Michel Jullian wrote:
>
> Mmm, but then the torus or washer diameter of the free electron would
depend 
> on the diameter of the orbit it comes from so there would be several
types 
> of free electrons, of various diameters...

Of special interest, Michel is when the radioactive nucleus ejects an
electron
in Beta minus decay, or absorbs a K shell electron.

In order to fit into the nuclear  (neutron) diameter hc/(0.33*Eneutron) from
it's rest diameter hc/(Ee-) it has to shrink by as much as 600 times it's
rest diameter.
The opposite occurs for positron (Beta +) emission.

My approach on this is to treat mvr = h/2(pi) of the electron and the three
"loops/disk" particles in the proton as interacting "electromagnetic
flywheels"
that share energy/mass and change diameter through electromagnetic energy
exchange, thus conserving energy and momentum. Mechanically analogous to
coupling a stationary flywheel to one that is rotating.
>
> It seems to me the warped washer or torus shape only makes sense when 
> orbiting around a nucleus, where it would nicely replace a location 
> probability distribution for a point charge by a continuous charge cloud
of 
> the same shape and density distribution.
A good point, but remember that the electron diameter  ~ 2.436e-12 meters
is about 22 times smaller than the 5.29e-11 meter Bohr Radius giving it
room for
rattling around.

>
> A worm or corkscrew shape might be 
> more universal as it could go straight when flying across a CRT tube, and 
> curve itself around its orbit when orbiting.

20 to 30 KeV energy in a CRT pales in comparison to the 510 KeV
rest mass/energy of the electron. No?
>
> What would be wrong with a more classical looking ball shape BTW?

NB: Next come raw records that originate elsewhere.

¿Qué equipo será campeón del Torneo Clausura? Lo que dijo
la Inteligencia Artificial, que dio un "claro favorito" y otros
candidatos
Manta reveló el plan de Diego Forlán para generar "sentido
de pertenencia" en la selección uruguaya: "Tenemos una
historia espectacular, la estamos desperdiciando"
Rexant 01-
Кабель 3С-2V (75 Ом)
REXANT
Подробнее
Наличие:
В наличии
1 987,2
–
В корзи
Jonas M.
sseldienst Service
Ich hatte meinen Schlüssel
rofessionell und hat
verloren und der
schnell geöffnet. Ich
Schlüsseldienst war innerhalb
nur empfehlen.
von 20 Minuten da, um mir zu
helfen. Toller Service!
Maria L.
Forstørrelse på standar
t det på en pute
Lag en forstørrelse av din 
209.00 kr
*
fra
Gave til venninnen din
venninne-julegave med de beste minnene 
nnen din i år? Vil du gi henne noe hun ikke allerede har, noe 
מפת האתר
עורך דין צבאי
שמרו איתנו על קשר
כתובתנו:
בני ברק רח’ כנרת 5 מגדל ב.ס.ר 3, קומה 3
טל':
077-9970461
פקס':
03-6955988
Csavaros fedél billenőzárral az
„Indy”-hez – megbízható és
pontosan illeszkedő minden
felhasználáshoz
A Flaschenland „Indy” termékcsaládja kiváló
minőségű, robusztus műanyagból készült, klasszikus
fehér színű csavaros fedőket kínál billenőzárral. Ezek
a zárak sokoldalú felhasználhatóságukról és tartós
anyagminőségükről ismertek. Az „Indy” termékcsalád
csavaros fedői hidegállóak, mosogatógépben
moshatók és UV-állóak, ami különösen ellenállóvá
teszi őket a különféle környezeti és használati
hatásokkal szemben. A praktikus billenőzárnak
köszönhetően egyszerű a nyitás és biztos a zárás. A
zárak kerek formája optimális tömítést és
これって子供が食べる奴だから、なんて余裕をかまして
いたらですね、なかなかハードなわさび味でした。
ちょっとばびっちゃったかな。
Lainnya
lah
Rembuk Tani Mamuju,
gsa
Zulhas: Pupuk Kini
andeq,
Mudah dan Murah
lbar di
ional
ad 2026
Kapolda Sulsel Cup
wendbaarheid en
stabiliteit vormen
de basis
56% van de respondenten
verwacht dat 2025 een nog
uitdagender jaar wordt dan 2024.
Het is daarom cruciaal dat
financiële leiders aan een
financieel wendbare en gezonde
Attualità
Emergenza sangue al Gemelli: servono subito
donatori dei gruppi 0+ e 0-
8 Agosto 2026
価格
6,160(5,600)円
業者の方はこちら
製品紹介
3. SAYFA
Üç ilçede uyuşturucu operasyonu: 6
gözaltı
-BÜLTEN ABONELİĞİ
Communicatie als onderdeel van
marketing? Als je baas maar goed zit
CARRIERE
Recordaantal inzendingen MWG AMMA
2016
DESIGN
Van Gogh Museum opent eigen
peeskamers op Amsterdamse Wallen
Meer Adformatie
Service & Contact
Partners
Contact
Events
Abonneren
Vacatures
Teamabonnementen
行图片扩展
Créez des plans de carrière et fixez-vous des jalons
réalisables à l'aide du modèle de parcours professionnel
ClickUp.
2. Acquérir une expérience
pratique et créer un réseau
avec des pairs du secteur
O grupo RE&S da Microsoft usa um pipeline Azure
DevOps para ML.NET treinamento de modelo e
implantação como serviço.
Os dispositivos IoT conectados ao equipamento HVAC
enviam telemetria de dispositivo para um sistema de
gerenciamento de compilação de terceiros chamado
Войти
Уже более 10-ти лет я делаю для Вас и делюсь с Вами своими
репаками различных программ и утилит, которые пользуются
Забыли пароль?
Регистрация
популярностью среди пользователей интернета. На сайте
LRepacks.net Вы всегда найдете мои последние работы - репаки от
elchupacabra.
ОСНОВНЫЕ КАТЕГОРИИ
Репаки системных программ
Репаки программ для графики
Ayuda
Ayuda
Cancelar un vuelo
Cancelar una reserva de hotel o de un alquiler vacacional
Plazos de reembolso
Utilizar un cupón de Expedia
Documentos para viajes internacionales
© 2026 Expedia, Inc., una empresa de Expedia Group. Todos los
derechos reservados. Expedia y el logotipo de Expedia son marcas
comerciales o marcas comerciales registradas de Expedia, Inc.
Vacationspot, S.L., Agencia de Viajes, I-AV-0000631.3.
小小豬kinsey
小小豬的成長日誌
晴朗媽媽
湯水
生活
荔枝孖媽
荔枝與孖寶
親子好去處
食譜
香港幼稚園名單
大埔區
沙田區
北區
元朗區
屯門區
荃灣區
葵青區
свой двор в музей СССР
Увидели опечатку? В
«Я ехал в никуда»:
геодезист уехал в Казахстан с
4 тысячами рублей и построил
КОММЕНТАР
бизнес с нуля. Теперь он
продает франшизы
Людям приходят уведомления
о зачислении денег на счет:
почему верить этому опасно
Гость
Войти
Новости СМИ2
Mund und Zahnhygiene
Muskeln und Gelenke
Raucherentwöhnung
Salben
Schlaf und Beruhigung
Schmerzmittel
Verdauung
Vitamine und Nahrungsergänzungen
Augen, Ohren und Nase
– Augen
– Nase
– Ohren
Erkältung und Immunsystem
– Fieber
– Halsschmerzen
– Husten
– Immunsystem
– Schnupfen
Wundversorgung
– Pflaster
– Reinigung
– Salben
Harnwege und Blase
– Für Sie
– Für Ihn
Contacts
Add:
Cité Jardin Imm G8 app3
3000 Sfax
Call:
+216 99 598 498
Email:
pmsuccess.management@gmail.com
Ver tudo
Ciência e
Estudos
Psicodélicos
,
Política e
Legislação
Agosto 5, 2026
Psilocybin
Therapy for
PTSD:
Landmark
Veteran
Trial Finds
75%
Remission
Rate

The classical visualization based on solar system models doesn't square with
the moment of inertia ( I ) doesn't fit mvr = h/2(pi) = (I)* 2(pi)f

Although close, not close enough if you're a purest:

http://en.wikipedia.org/wiki/List_of_moments_of_inertia

Best

Fred
>
> Michel
>
> ----- Original Message ----- 
> From: "Frederick Sparber" <[EMAIL PROTECTED]>
> To: <[email protected]>
> Sent: Sunday, March 05, 2006 7:33 PM
> Subject: Re: Toroidal electron
>
>
> > Michel Jullian writes.
> >>
> >> A question, what does the torus or washer shape turn into once the
> > electron
> >> breaks free of its nucleus?
> >
> > It should retain it's "shape" as evidenced by smashing into the
> > phosphor of your TV picture tube over and over, Michel.